Melville’nin kitabında Kâtip Bertleby dışındaki karakterlerin adı var gibi gözükmesine rağmen onlara gerçek isimlerini vermeyi reddederek onları sıradanlaştırır. İşlevleri, davranışları önceden tanımlanmış, sistemin isimsiz işçileridir âdete onlar. Birliktelikleri, birbirlerini korumaları gibi birbirlerini rahatlatırlar da. Karakterler sadece ofiste iş ilişkileri aracılığıyla birbirine bağlıdır. Hiçbirinin özel hayatı konuşulmaz veya tartışılmaz. Birbirleri ile iletişimleri neredeyse yoktur. Mühürdar çalışanlarını, “fayda” açısından görür; herhangi bir söz hakkı olmayan adamlardır. Çalışanlar yarı otomat kişilerdir, çalışırken hata yaparlar ama aralarında öyle bir iş bölümü oluşmuştur ki birbirlerini tamamlarlar, rasyonel planlar içindeki mühürdarımız da, hatalarına alışmıştır ve planını, işlerini ona göre düzenler; böylece geçinip giderler.
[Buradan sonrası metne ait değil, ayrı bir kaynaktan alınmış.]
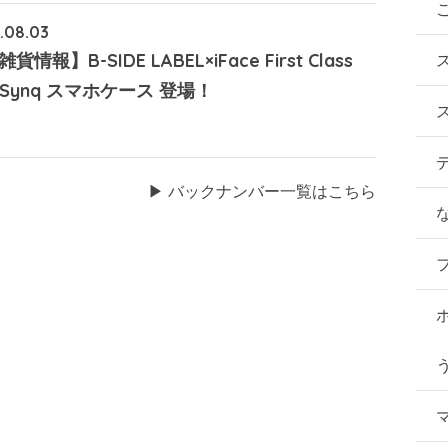
.08.03
貨情報】B-SIDE LABEL×iFace First Class
gSynq スマホケース 登場！
▶︎ バックナンバー一覧はこちら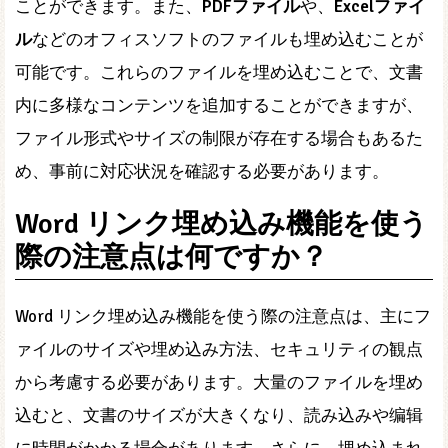
ことができます。また、
PDFファイル
や、
Excelファイ
ル
などのオフィスソフトのファイルも埋め込むことが
可能です。これらのファイルを埋め込むことで、文書
内に多様なコンテンツを追加することができますが、
ファイル形式やサイズの制限が存在する場合もあるた
め、事前に対応状況を確認する必要があります。
Word リンク埋め込み機能を使う
際の注意点は何ですか？
Word リンク埋め込み機能を使う際の注意点は、主にフ
ァイルのサイズや埋め込み方法、セキュリティの観点
から考慮する必要があります。大量のファイルを埋め
込むと、文書のサイズが大きくなり、読み込みや编辑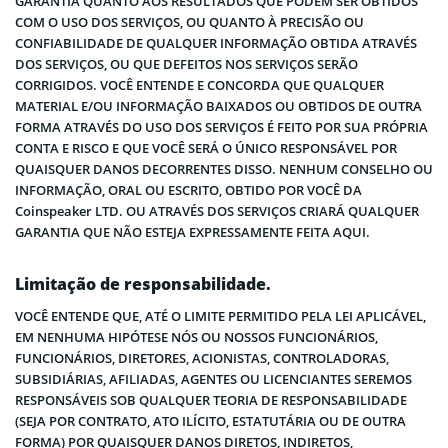
GARANTIA QUANTO AOS RESULTADOS QUE PODEM SER OBTIDOS
COM O USO DOS SERVIÇOS, OU QUANTO À PRECISÃO OU
CONFIABILIDADE DE QUALQUER INFORMAÇÃO OBTIDA ATRAVÉS
DOS SERVIÇOS, OU QUE DEFEITOS NOS SERVIÇOS SERÃO
CORRIGIDOS. VOCÊ ENTENDE E CONCORDA QUE QUALQUER
MATERIAL E/OU INFORMAÇÃO BAIXADOS OU OBTIDOS DE OUTRA
FORMA ATRAVÉS DO USO DOS SERVIÇOS É FEITO POR SUA PRÓPRIA
CONTA E RISCO E QUE VOCÊ SERÁ O ÚNICO RESPONSÁVEL POR
QUAISQUER DANOS DECORRENTES DISSO. NENHUM CONSELHO OU
INFORMAÇÃO, ORAL OU ESCRITO, OBTIDO POR VOCÊ DA
Coinspeaker LTD. OU ATRAVÉS DOS SERVIÇOS CRIARÁ QUALQUER
GARANTIA QUE NÃO ESTEJA EXPRESSAMENTE FEITA AQUI.
Limitação de responsabilidade.
VOCÊ ENTENDE QUE, ATÉ O LIMITE PERMITIDO PELA LEI APLICÁVEL,
EM NENHUMA HIPÓTESE NÓS OU NOSSOS FUNCIONÁRIOS,
FUNCIONÁRIOS, DIRETORES, ACIONISTAS, CONTROLADORAS,
SUBSIDIÁRIAS, AFILIADAS, AGENTES OU LICENCIANTES SEREMOS
RESPONSÁVEIS SOB QUALQUER TEORIA DE RESPONSABILIDADE
(SEJA POR CONTRATO, ATO ILÍCITO, ESTATUTÁRIA OU DE OUTRA
FORMA) POR QUAISQUER DANOS DIRETOS, INDIRETOS,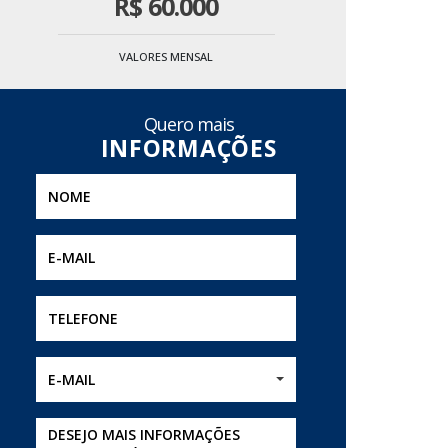
R$
60.000
VALORES MENSAL
Quero mais
E-MAIL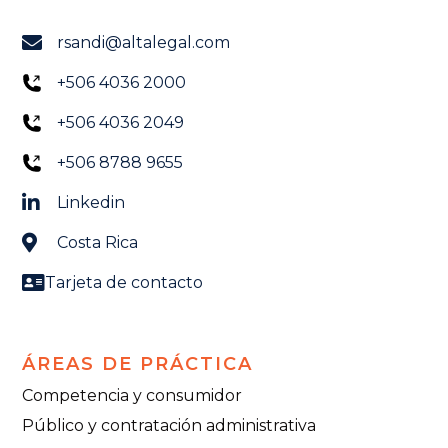
rsandi@altalegal.com
+506 4036 2000
+506 4036 2049
+506 8788 9655
Linkedin
Costa Rica
Tarjeta de contacto
ÁREAS DE PRÁCTICA
Competencia y consumidor
Público y contratación administrativa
Bir başkaldırı sembolü olan anti kahramanımız Katip Bartleby, “yapmamayı tercih ederim” ifadesiyle bilinenleri altüst ederek bireyin toplum kurallarına karşı tavrını yansıttığı kadar özgür irade ve determinizm konularına da bir pencere açar. Kâtibimiz bürodakiler için varoluşlarının sebebi olan sistemdeki bir “sapma”dır.
Hikâyenin, kapitalizmin merkezinde, Wall-Street’te geçmesine rağmen kendini bu sömürü dünyasından soyutlayan, özgürlüğünden taviz vermeyen Bartleby canının istemediği hiçbir şeyi yapmazken kâtibinin çalışmaması karşısında ona hem acıyan hem de öfkelenen mühürdarın bu direnişe gerekli tepkiyi göstermemesi bir anlamda hesaplaşmak istemediği, geri planda tutmaya çalıştığı Wall Street gerçeği ile bu cesur adam aracılığı ile kendinle hesaplaşmaya başlaması mıdır acaba bilinmez? Yine de mühürdarın, “Bartleby’in yerinde başkası olsa öfkeden köpürür, başka bir şey söylemez ve onu rezil edip yanımdan kovardım. Ama Bartleby’de öyle bir şey vardı ki nedense elimi kolumu bağlamakla kalmıyor, beni olağanüstü etkiliyor, huzurumu kaçırıyordu…” ifadesi bize savımızı ispatlayan bir ipucu vermektedir.
Karmaşık olmadan, başkasına zarar vermeden neredeyse “hiç”çi bir tavırla direnişini sürdürürken “Yapmamayı tercih etmek” ilk bakışta masum gibi görünse de muhataplarının daha yüksek bir bilince ulaşmasını sağlıyor. Nitekim bürodakileri etkilemeyi başarır; sözgelimi mühürdar ve diğer çalışanlar daha önce hayatı boyunca hiç kullanmadığı “…tercih ederim” sözünü sık sık kullanmaya başlarlar.
Bartleby karakteri eylemin (bazen eylemsizlik şeklinde de olsa) önemini bize hissettiriyor.
-modern zamanların politik Bartleby’si Mahatma Gandhi’de benzer bir metotla ülkesinin bağımsızlığını kazanmasını sağladığını da unutmamak gerek.-
Melville’in bir metafor olarak kullandığı gözünü dikip baktığı duvar dünyanın ta kendisidir belki de. O duvara bakar, sadece bakar ve hiçbir şeyi tercih etmeyerek her şeyi reddeder. Ve duvarın dibinde sahipsiz mektuplar gibi ölür.
Kitaptaki Bartleby’nin özgürlüğü, özgür olmayanların saldırısıyla değil, bizzat özgür olanın, kendisinin kendini yok etmesiyle ortadan kalkar. “Yaşamamayı” tercih edince ölüm olduğunu anlarız “yapmamayı” tercih ederimin.
Bugünün daha da vahşileşen kapitalist sistemi içinde “yapmamayı tercim ederim” diyebilecek ve bunda israr edebilecek kadar özgür olan kaç kişi tanıyoruz acaba? Hiç…
İşte bu nedenle, Kâtip Bertleby’i okuduğumuzda özgür olabilmenin olası olduğunu anlamamız az da olsa ümitlendiriyor bizleri galiba.